Forum Moderators: phranque
Blocking these type of agents really depends on if they respect the Robots.txt file...some agents are not that respectfull...
try to following:
User-agent: AskBar
Disallow: /
NOTE: I am assuming that the name of the agent above is
AskBar
if not then you need to substitute the name of the agent..
if the crawler is set up to, first, read the directives in the robots.txt file and then proceed the above will notify the bot to not proceed..
Regarding the other 2 you mention...see if you can find the name of the agent in the log string...

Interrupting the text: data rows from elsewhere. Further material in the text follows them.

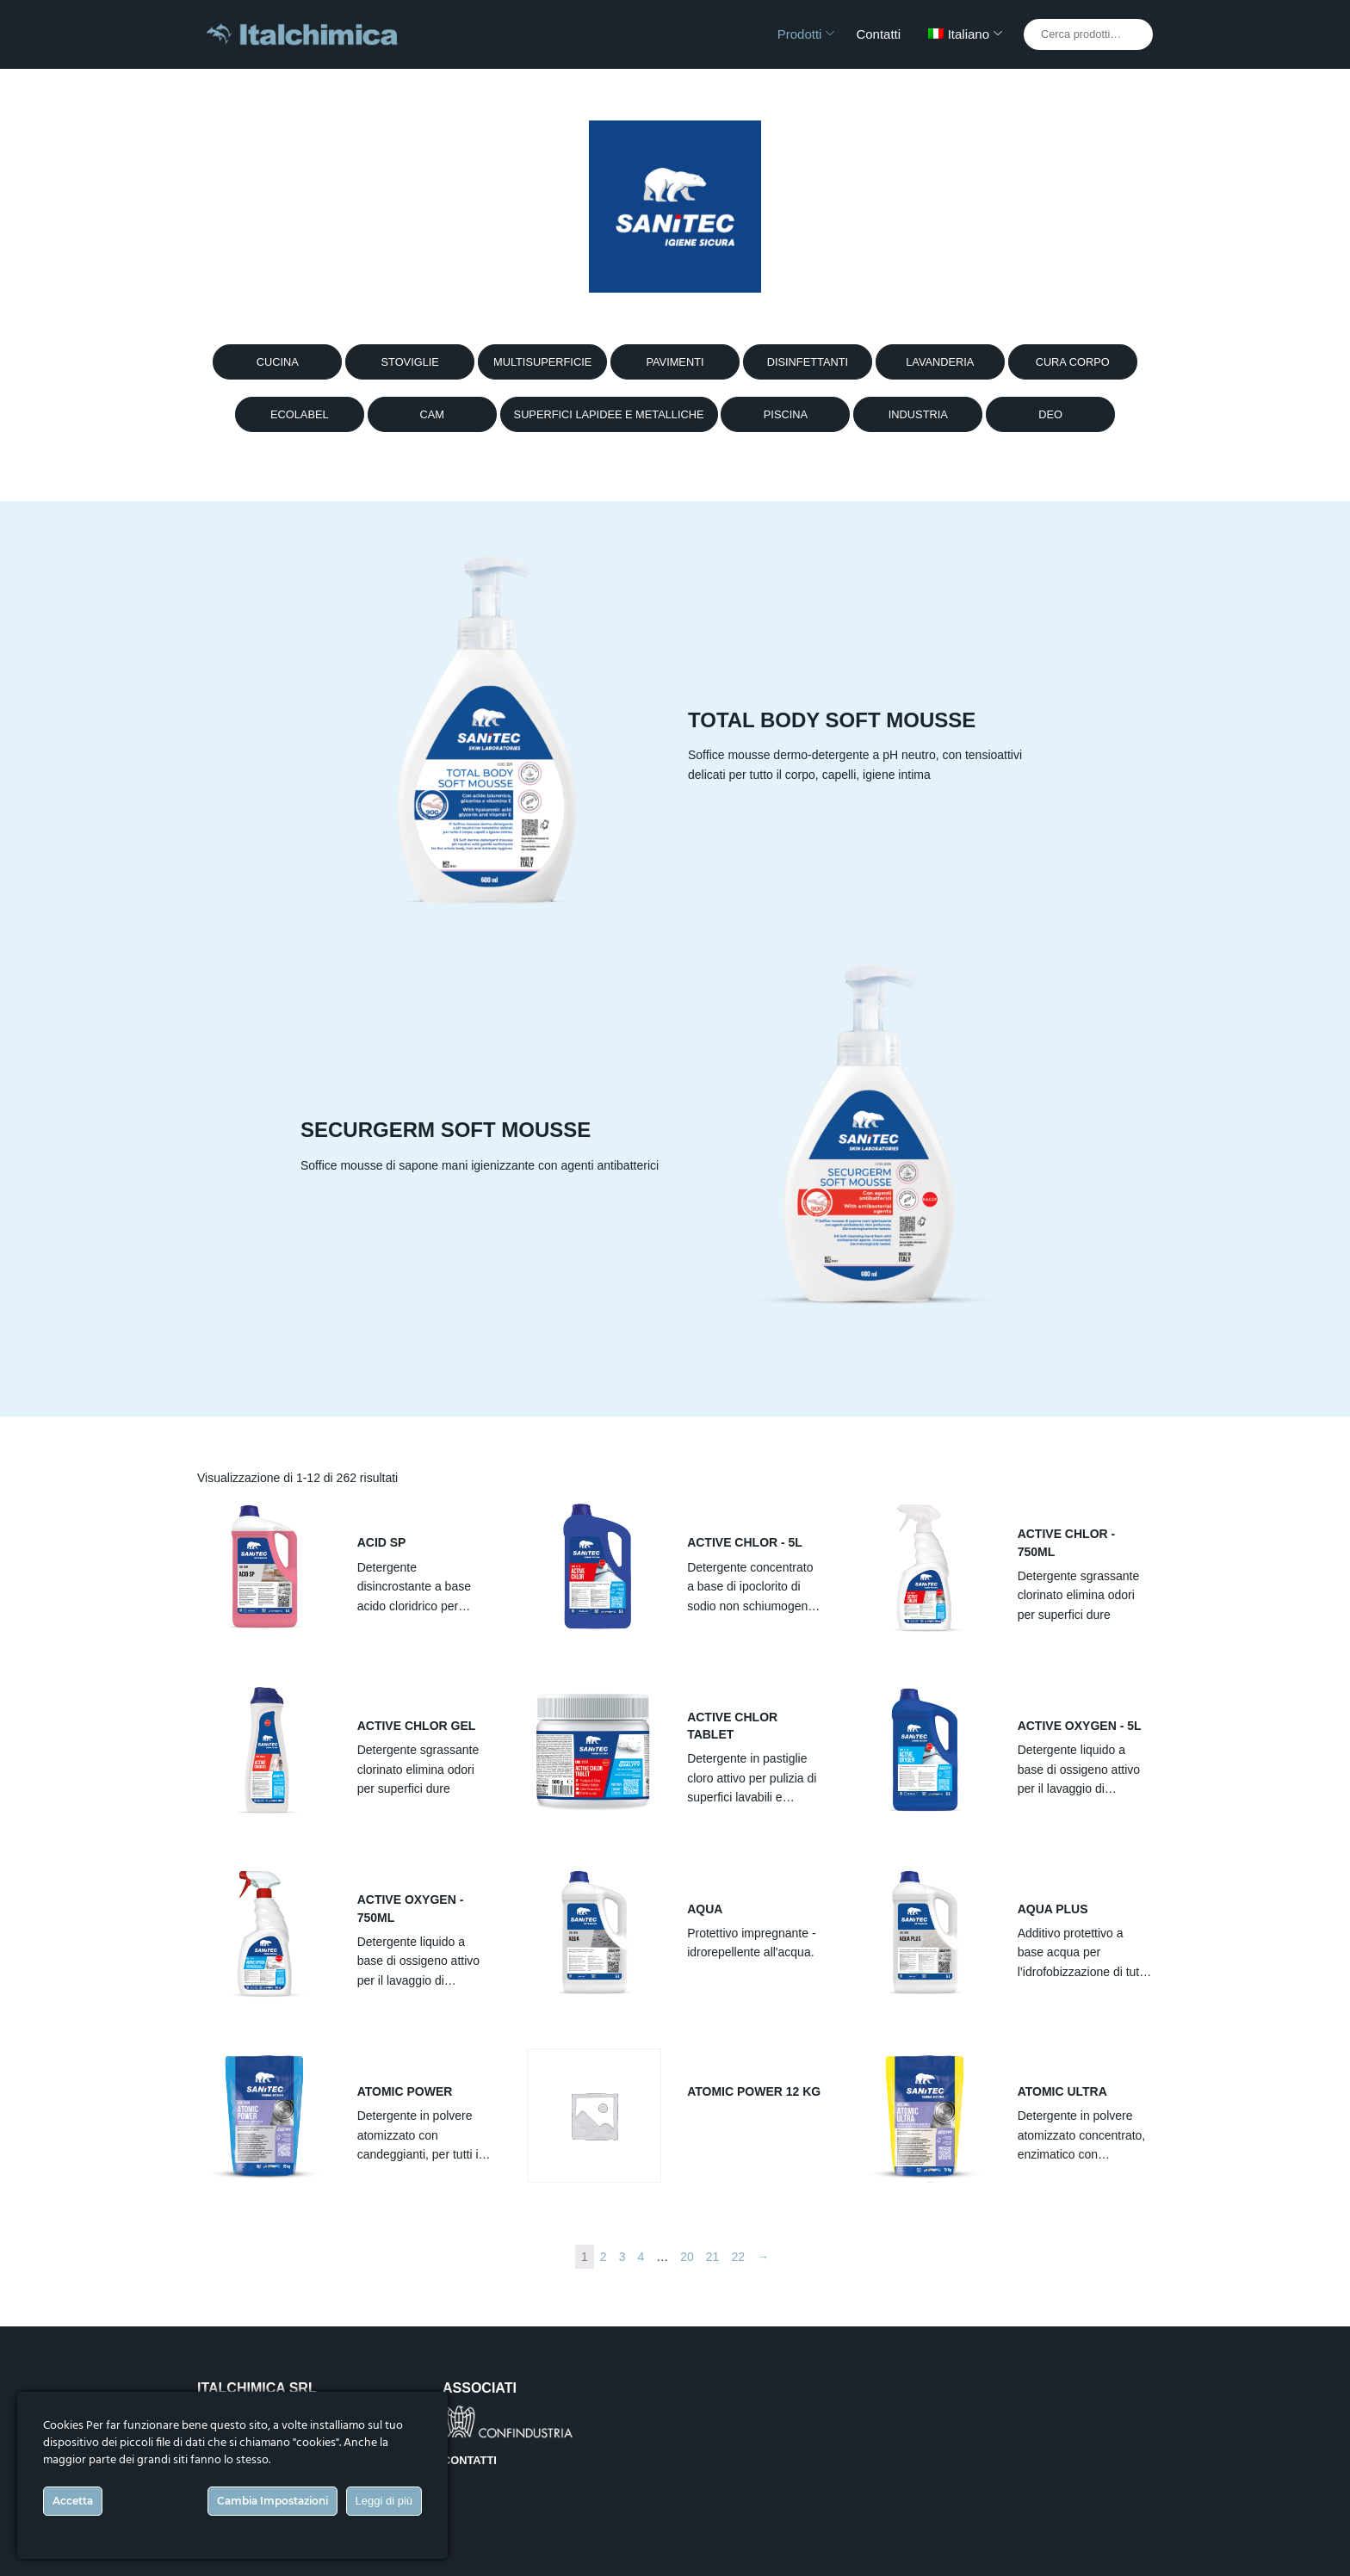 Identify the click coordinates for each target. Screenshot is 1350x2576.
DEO (1050, 414)
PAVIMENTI (674, 361)
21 (713, 2257)
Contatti (878, 34)
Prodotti (799, 34)
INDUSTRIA (918, 414)
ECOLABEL (299, 414)
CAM (431, 414)
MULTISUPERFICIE (542, 361)
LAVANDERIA (940, 361)
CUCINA (278, 361)
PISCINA (786, 414)
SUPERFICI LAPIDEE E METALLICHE (609, 414)
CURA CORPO (1073, 361)
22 (738, 2257)
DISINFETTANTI (807, 361)
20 (687, 2257)
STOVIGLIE (410, 361) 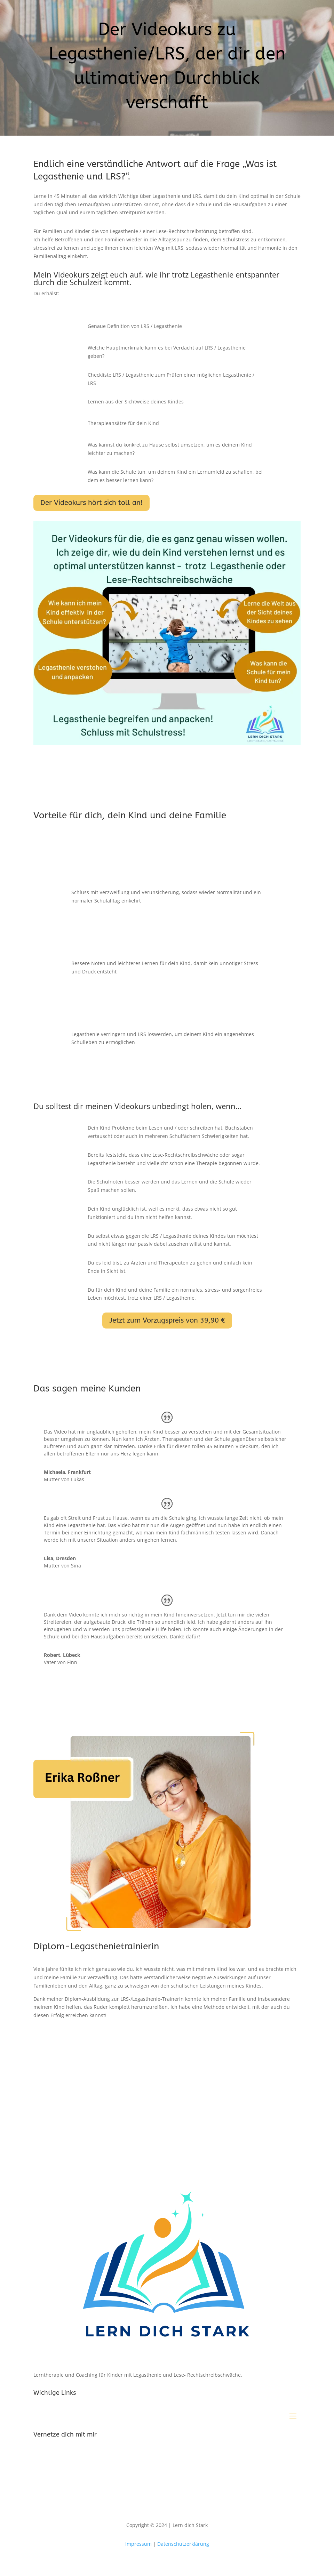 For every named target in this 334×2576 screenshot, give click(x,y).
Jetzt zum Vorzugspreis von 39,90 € (167, 1320)
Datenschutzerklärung (183, 2544)
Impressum (139, 2544)
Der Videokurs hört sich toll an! (91, 503) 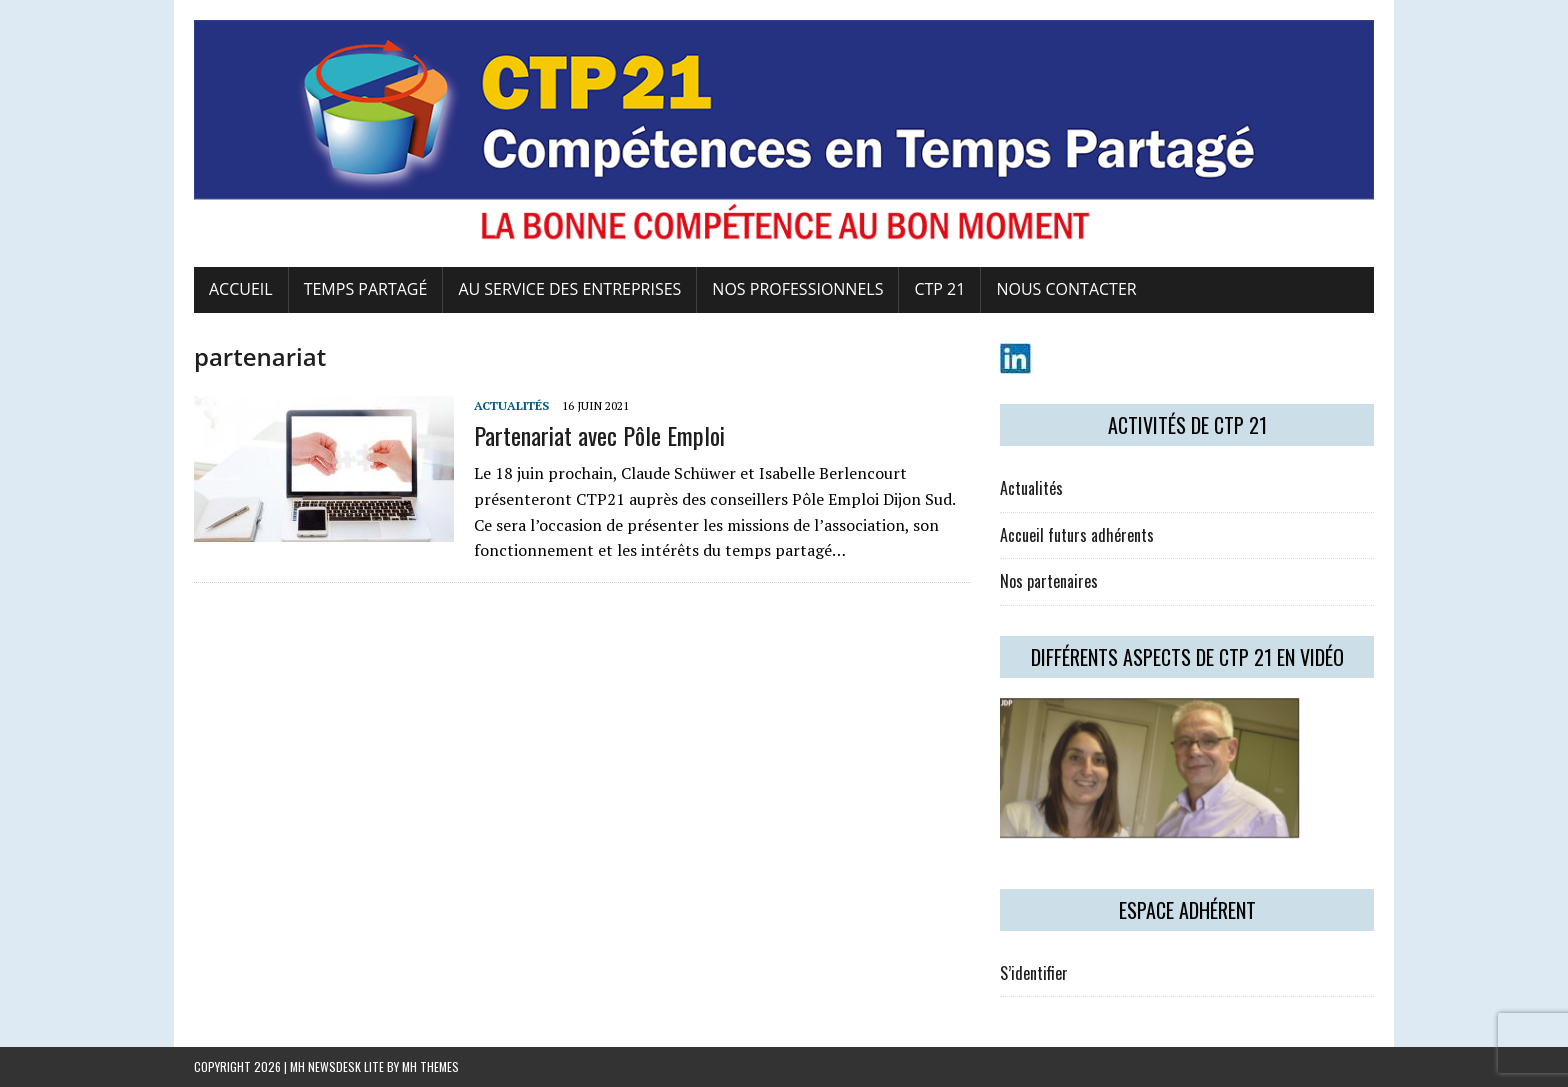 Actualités (511, 405)
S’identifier (1034, 973)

For Example, if you are seeing Googlebot in your log file then you would see this string:
64.68.82.172 - - [01/Mar/2004:02:00:29 -0500] "GET /robots.txt HTTP/1.0" 200 473 "-" "Googlebot/2.1 (+http://www.googlebot.com/bot.html)"
The obvious bot name here is "Googlebot" and you may want to determine the location of the name of the other bots by analyzing your properly formatted google log data...
You may have to test some the find the right name to block the critters...
Good luck..
mod_rewrite to ban user agents with a particular word in them via .htaccess, eg. from your examples: Options +FollowSymLinks
RewriteEngine On
RewriteBase /
RewriteCond %{HTTP_USER_AGENT} AskBar [OR]
RewriteCond %{HTTP_USER_AGENT} Hotbar [OR]
RewriteCond %{HTTP_USER_AGENT} FunWebProducts
RewriteRule ^.* - [F]
The above issued an error 403 Forbidden error for all visitors with either "AskBar", "Hotbar" or "FunWebProducts" in the user-agent string. Obviously, you need to make sure they are bots rather than human visitors. Use at your own risk!